The tool can be found in the Toolbox here:
Toolbox | Biomedical Genomics Analysis () | QIAseq Tools () | Validate QIAseq Read Structure (beta) ()
Double-click to run the tool.
Select one or more Graphical Report produced by QC for Sequencing Reads from the navigation area and add them to the list on the right hand side of the dialog using the arrows. Remember to enable Batch when analyzing multiple samples.
In the next wizard step select the QIAseq protocol used for generating the reads in the 'Expected QIAseq read structure' drop-down menu or select 'Unknown' if the kit is not supported. The tool will be preconfigured with optimal parameters for the different kits, however, sequencing is not an exact science and you might have to adjust the parameters to obtain the expected result. It is possible to adjust a number of parameters, see figure 5.5:
- Comparison parameters:
- Validation length (bp) The number of residues in the read that are used for validation, counting from the 5' end of the read. Note that in some capture protocols a bias towards a single nucleotide, e.g., polyA-tails can dominate the end of the read, and in such cases only the stable part of the read should be included in the analysis.
- Window size (bp) The number of residues considered in the sliding window for calculating standard deviations of the nucleotide percentages. Predicted read segments cannot be shorter than the windows size, so the value should not be smaller than the length of the UMI or common sequence, whichever is shortest. The default value is 8, which allows for more stable SD estimation compared to smaller values, the minimum allowed value is 5.
- Maximum start/end position deviation A segment in the expected read structure fails if the difference between predicted and expected start or end position is larger than this value. Be careful to adjust this value because not all template workflows are build to tolerate a deviation.
- Maximum SD difference A difference larger than this between nucleotide percentage standard deviations for two adjacent predicted regions will be highlighted. Large differences between adjacent regions can indicate a departure from the expected read structure. The standard deviations are calculated as averages over the four DNA nucleotides, hence the SD difference for a single nucleotide could be larger than this value without making the segment fail the comparison.
Note that the different QIAseq protocols have different default values for this parameter, most protocols use 10. The QIAseq Multimodal RNA panel has a default of 30 since the capture protocol results in a polyT-rich region on R2 that will often lead to an unexpected SD change at position 30-32 which should be ignored.

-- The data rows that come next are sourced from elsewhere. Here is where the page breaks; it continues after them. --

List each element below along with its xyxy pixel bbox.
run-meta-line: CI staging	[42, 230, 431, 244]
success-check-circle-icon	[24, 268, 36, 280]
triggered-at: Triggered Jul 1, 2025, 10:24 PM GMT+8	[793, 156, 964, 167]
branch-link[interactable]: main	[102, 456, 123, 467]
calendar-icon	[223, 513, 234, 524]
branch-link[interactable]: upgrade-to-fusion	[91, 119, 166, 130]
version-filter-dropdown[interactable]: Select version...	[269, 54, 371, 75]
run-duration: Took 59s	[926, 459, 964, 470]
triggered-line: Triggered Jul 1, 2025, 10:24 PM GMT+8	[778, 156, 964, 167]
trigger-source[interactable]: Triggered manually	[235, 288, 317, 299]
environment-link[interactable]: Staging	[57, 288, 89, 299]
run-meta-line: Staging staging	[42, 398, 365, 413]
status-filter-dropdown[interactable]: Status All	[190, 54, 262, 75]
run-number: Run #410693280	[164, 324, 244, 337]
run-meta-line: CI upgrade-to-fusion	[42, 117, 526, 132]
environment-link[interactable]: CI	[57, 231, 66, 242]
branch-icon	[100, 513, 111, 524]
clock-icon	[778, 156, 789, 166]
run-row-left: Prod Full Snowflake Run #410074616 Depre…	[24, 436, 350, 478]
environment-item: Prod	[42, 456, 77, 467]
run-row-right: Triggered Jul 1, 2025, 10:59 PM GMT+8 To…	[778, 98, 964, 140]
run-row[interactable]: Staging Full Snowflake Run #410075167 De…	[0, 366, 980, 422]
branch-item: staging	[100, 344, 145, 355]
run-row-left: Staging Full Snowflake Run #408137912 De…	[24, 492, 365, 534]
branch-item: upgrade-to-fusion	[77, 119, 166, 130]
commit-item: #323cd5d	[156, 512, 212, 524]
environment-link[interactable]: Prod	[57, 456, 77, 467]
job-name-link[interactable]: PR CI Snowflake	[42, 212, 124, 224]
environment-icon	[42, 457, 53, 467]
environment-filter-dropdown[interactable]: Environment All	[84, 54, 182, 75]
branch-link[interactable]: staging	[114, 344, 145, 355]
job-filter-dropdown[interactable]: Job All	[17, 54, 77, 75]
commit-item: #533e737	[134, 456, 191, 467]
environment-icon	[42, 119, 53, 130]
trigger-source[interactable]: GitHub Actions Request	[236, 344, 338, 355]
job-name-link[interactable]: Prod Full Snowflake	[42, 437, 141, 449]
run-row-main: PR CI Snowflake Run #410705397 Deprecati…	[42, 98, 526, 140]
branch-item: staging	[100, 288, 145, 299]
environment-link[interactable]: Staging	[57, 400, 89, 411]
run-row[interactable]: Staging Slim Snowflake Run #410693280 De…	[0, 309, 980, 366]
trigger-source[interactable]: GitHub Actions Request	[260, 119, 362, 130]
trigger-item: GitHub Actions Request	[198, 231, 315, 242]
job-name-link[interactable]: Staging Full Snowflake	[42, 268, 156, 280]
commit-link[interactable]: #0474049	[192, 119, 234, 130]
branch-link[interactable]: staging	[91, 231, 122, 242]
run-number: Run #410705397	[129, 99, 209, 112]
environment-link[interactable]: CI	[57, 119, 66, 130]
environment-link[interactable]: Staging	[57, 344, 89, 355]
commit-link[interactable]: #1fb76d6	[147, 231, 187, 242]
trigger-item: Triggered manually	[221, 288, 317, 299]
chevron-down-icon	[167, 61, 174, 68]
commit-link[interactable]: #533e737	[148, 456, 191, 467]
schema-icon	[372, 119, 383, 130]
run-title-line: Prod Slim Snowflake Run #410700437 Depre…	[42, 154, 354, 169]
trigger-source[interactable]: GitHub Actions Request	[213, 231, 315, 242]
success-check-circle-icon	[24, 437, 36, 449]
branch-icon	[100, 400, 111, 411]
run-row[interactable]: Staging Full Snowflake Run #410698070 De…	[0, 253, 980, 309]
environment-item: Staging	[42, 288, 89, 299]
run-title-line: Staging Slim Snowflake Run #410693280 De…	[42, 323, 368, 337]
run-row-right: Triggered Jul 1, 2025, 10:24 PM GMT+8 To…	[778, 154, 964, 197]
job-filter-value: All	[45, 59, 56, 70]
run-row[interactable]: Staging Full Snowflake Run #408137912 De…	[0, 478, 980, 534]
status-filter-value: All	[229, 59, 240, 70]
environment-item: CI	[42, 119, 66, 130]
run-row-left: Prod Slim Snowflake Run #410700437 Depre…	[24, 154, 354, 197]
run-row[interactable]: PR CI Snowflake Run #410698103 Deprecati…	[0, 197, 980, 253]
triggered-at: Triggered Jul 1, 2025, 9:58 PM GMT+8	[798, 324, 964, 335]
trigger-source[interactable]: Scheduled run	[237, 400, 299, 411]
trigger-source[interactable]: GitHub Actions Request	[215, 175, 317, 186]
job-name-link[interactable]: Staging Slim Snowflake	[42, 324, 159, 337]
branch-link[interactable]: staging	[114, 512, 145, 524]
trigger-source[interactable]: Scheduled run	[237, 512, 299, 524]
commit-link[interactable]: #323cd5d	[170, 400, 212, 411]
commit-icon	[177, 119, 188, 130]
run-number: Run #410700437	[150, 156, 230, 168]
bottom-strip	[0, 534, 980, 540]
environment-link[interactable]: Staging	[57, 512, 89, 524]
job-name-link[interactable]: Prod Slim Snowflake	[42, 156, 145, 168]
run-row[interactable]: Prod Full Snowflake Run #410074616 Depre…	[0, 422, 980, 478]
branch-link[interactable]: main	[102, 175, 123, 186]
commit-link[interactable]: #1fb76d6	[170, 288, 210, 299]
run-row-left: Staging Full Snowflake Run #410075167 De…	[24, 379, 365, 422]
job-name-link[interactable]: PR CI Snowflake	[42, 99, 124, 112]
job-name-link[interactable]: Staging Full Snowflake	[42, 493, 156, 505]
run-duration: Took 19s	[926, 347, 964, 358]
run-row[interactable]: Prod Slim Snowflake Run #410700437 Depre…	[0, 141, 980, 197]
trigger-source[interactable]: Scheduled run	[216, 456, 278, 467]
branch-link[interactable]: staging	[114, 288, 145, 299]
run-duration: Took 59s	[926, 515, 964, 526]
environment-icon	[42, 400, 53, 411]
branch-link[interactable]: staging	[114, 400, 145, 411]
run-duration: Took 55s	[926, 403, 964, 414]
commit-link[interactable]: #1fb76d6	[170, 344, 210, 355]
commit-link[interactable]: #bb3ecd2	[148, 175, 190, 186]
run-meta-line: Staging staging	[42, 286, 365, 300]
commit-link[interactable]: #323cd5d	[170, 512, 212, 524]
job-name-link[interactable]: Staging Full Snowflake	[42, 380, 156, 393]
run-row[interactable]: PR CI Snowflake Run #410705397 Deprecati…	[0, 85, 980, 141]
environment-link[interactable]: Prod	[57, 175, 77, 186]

- Read structure prediction sensitivity: The prediction sensitivity affects how sensitive the analysis is with respect to detecting changes in the read structure. The sensitivity might be chosen based on the quality of the reads and/or the sequencing technology. The options are:
- High A high sensitivity results in more read segments being predicted. This setting should be used when sequencing has been performed on the more noisy platforms, e.g., Illuminas MiSeq.
- Medium Default selection that fits most profiles.
- Low A low sensitivity results in fewer read segments being predicted. With this setting, changes in the nucleotide contributions needs to be more significant for splitting the read into segments.